Dataset entries

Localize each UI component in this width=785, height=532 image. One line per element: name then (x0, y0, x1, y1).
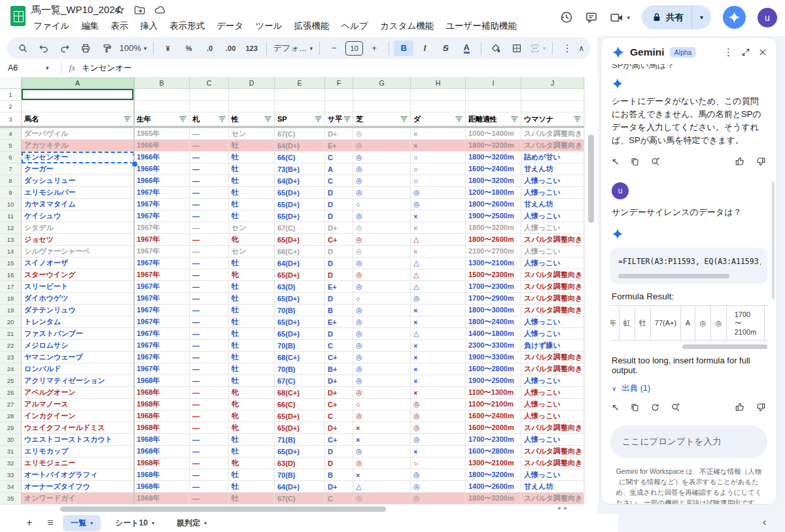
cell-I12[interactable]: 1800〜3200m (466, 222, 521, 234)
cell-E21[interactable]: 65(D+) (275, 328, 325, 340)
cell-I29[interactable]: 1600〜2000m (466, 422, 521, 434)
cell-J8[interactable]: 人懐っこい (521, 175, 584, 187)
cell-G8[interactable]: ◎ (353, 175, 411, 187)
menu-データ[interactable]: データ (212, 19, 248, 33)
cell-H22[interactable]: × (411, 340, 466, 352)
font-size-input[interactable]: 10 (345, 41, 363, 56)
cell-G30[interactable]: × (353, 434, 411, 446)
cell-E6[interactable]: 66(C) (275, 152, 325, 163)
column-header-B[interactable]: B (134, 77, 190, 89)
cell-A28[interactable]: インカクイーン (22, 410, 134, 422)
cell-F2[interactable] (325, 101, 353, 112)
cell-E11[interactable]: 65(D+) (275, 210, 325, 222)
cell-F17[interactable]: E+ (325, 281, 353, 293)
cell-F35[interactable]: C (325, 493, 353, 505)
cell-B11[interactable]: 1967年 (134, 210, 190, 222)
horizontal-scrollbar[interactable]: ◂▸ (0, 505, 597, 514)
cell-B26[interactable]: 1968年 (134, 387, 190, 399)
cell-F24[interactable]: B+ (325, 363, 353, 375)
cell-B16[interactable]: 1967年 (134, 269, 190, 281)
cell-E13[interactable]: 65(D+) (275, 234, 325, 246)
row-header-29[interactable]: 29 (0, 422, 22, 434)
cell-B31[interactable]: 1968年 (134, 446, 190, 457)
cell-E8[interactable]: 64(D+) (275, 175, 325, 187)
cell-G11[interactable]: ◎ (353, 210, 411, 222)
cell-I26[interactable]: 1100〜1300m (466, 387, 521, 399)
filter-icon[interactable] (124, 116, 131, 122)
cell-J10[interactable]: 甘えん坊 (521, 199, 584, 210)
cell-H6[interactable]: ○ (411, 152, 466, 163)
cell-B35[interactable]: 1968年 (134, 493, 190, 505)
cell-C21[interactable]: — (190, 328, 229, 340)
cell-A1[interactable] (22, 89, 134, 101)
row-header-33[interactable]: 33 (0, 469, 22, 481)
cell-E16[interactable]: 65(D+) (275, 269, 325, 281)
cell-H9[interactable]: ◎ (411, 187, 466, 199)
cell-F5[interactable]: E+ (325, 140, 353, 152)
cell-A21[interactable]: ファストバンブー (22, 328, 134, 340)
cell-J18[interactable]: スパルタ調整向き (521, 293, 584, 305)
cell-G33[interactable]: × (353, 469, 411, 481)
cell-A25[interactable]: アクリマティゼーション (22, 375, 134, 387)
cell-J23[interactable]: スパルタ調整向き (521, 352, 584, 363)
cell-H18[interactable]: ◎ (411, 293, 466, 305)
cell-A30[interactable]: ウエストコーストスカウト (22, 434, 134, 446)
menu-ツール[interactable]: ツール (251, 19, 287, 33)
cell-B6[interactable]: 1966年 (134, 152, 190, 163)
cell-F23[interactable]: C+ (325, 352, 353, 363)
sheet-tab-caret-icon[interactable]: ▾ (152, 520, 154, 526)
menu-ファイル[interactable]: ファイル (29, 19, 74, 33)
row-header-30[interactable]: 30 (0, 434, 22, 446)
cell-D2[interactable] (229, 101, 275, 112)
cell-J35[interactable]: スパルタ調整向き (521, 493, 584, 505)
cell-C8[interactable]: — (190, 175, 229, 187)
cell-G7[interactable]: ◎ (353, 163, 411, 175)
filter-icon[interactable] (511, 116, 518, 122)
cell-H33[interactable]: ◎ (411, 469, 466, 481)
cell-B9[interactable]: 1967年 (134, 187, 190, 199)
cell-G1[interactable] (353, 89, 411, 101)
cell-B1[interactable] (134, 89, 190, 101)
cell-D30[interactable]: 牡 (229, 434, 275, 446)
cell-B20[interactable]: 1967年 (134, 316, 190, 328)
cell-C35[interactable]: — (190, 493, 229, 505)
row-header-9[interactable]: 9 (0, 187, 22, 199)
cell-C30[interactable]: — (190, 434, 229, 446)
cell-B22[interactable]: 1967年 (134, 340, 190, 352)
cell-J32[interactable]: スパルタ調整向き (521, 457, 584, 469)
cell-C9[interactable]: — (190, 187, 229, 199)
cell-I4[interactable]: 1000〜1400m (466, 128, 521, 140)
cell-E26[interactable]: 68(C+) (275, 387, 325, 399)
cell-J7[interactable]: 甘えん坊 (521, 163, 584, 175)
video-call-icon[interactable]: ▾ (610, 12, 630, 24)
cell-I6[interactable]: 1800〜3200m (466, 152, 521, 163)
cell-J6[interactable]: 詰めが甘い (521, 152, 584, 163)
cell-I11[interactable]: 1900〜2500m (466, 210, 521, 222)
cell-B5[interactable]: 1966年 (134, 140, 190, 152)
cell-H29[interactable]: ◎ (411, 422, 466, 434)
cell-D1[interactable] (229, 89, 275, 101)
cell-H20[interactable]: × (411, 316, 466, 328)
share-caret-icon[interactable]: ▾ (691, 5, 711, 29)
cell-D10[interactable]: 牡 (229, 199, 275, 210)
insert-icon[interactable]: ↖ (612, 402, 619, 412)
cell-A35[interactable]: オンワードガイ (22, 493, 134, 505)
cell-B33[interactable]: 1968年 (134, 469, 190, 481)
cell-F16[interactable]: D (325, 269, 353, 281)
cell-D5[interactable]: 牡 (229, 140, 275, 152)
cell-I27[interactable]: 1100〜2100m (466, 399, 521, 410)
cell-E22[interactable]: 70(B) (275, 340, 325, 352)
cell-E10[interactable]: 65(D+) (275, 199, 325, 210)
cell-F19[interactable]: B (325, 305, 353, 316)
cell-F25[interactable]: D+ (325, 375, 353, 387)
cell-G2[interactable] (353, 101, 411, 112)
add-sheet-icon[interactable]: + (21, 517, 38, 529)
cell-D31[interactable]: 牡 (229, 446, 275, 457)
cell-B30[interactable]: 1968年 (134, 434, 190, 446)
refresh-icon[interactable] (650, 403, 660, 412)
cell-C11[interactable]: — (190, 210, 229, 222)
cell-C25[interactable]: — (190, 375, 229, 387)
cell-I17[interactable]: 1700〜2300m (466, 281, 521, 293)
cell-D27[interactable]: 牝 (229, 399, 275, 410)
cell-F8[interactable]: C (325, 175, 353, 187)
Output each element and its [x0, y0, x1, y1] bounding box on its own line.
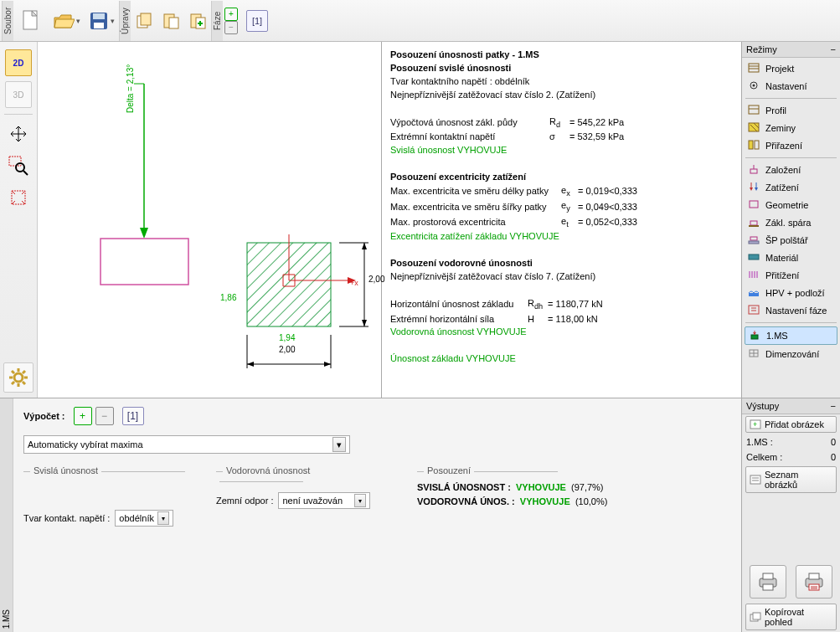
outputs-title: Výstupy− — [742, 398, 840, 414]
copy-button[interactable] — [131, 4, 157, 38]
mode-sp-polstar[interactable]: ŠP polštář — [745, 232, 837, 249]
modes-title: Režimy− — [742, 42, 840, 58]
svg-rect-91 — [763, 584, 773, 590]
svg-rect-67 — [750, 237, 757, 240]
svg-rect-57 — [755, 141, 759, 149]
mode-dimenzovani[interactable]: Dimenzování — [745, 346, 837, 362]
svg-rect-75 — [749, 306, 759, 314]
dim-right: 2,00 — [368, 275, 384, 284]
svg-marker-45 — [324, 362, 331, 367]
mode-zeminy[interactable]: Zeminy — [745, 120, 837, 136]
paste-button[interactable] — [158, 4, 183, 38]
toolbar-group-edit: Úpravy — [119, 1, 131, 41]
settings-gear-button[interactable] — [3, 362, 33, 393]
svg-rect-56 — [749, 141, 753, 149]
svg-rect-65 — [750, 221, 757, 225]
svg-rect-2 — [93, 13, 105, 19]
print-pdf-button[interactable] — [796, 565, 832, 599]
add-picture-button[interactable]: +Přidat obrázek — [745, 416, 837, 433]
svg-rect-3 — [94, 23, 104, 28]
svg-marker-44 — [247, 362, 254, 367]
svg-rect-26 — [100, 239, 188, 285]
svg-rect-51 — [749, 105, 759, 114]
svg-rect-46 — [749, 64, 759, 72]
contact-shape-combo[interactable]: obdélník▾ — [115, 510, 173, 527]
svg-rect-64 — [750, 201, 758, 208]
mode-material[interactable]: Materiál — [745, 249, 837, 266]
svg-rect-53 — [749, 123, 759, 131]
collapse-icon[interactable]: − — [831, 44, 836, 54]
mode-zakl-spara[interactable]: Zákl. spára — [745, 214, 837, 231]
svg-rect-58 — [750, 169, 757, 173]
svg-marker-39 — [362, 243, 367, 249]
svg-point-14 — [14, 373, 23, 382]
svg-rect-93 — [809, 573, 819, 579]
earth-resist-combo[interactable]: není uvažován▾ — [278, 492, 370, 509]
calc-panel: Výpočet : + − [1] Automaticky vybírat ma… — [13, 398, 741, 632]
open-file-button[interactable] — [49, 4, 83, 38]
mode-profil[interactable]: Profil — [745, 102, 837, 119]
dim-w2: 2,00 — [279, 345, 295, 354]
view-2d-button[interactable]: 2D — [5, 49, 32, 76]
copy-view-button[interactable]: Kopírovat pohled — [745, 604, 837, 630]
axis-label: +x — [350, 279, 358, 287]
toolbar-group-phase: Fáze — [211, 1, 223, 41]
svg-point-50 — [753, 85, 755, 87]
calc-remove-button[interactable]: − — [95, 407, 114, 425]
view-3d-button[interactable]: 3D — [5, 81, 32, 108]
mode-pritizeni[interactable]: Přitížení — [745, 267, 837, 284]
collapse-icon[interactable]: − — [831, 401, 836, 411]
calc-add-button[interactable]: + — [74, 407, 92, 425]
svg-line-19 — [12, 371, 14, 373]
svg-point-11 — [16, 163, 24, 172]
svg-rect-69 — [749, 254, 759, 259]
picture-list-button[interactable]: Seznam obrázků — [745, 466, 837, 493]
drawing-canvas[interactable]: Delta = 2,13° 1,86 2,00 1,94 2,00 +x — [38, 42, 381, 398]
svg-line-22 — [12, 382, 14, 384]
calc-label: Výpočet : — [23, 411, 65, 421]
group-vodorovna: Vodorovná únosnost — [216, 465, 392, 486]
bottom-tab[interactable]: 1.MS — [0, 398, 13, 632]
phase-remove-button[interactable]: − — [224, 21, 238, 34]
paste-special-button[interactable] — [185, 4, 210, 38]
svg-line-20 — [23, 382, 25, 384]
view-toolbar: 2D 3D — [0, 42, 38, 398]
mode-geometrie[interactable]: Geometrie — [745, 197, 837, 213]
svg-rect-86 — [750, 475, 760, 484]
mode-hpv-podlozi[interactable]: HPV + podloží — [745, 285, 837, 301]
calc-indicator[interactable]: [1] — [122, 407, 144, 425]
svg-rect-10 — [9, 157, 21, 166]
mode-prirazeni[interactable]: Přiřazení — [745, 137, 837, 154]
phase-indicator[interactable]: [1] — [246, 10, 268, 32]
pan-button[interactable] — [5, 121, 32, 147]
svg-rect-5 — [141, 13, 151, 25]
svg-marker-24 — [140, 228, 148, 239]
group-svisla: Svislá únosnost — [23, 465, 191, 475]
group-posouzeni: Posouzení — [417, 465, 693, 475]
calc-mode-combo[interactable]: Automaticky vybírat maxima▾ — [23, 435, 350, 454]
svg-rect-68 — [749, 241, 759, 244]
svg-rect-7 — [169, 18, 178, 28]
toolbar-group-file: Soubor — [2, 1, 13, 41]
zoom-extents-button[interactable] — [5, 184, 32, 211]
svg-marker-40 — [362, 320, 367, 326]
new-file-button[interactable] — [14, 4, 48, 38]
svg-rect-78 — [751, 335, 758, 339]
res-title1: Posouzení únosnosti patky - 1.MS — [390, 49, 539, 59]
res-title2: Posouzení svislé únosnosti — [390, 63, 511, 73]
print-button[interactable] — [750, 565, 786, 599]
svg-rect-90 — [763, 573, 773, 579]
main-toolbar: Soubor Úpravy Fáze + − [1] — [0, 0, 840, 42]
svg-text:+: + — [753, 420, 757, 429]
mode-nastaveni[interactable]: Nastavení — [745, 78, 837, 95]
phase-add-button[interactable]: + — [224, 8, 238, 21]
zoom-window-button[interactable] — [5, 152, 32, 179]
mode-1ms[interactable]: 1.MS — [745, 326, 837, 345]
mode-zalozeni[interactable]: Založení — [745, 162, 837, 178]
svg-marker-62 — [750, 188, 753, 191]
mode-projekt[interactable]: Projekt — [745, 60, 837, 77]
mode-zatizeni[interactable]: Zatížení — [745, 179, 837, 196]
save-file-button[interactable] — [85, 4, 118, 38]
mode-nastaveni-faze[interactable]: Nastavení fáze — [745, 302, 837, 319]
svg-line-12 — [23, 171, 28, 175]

**Exercise description**
Filter the data above by the word "each" and copy every line that matches.

**Response to the exercise**
Localize each UI component in this width=785, height=532 image. One line per element: name then (x0, y0, x1, y1).
Output each element and its [x0, y0, x1, y1] bounding box on its own line.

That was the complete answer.